I had changed into my pajamas and lay under my blanket. My eyes gravitated towards the moonlight seeping in through my curtain-less window. I had always had a fascination with the moon as a child I would constantly draw it over and over again, mesmerized by its beauty. But I was beginning to resent it. The moon was a symbol of power to the Beasts. They believed it was a sign of their goddess forever looking down on them. Each full moon gave the goddess the power to predict every soulmate for the children to be born until the next cycle.

It felt like I was awake for hours staring at something once beautiful and now tainted like most things in this world. My attention was pulled away from the glowing orb in the sky to the noise of the door opening downstairs. I quietly creeped out of bed a fire poker in my hand, armed incase of an intruder. That was when I heard the interaction downstairs. I creeped down a few stairs just enough to see into the kitchen. A pang of relief hit my chest, all I could make out was the silhouette of a man. The voice I could pluck out and name in crowd of a thousand talking people. It was my father.

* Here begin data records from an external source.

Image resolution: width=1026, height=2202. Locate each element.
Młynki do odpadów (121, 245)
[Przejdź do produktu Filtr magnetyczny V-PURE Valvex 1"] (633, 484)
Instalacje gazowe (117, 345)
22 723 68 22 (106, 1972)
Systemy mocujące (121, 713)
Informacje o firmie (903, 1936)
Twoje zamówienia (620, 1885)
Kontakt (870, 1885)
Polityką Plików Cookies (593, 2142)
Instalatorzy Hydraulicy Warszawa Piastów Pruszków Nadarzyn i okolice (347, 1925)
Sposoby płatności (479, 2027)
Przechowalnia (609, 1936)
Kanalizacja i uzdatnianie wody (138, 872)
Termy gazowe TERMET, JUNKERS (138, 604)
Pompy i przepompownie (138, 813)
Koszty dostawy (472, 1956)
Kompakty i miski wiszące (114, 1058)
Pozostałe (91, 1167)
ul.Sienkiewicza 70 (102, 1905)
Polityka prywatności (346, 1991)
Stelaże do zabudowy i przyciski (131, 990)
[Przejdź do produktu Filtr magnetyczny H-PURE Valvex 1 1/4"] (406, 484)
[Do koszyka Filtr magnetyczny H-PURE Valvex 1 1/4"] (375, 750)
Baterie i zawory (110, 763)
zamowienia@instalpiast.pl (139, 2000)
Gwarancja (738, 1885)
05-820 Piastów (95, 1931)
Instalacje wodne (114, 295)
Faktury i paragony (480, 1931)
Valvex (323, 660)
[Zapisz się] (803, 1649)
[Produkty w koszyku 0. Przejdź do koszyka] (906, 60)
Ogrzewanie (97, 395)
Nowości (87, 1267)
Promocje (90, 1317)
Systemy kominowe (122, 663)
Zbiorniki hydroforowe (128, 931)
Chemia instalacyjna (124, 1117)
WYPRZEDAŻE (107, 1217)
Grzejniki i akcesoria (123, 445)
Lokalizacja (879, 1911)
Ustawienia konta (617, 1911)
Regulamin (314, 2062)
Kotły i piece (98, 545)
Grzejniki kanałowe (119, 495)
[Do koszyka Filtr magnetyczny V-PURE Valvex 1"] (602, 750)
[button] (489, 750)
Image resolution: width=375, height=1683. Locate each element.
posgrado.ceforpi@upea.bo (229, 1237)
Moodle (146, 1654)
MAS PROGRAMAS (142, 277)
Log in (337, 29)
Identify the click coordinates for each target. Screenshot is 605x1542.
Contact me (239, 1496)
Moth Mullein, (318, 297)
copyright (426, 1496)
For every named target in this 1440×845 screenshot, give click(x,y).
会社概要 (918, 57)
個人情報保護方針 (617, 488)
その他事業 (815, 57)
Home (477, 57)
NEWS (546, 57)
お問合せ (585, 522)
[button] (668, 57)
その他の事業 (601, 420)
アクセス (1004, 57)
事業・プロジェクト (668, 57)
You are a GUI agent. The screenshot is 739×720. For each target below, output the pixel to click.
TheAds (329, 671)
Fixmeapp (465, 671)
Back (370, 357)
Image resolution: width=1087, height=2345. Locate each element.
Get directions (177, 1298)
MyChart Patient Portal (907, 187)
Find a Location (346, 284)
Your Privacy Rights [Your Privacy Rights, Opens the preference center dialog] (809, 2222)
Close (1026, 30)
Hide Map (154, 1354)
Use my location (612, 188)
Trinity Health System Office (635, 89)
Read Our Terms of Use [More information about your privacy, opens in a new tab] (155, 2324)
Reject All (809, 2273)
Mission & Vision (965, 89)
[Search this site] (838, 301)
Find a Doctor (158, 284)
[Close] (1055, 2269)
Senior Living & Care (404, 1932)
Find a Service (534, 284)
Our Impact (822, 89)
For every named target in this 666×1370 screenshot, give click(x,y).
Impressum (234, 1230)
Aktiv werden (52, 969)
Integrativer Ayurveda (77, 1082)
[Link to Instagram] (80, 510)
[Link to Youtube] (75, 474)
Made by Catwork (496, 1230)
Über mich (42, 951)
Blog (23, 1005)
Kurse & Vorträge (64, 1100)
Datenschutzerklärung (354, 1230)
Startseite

I couldn't really make out what my nana was saying but I wasn't trying to hear her very hard. Shock had consumed my body. I had believed to my core that he wasn't going to return.

"Where's Lilah?" He asked gently taking my brother in his arms.

"I sent her to bed I thought there was commotion outside."

"Good, she needs her rest. I will see her in the morning." His voice was slightly clipped, a coldness coating his tone.

"Where-where is-?" My Nana's voice was hesitant but I knew what she was asking and so did he.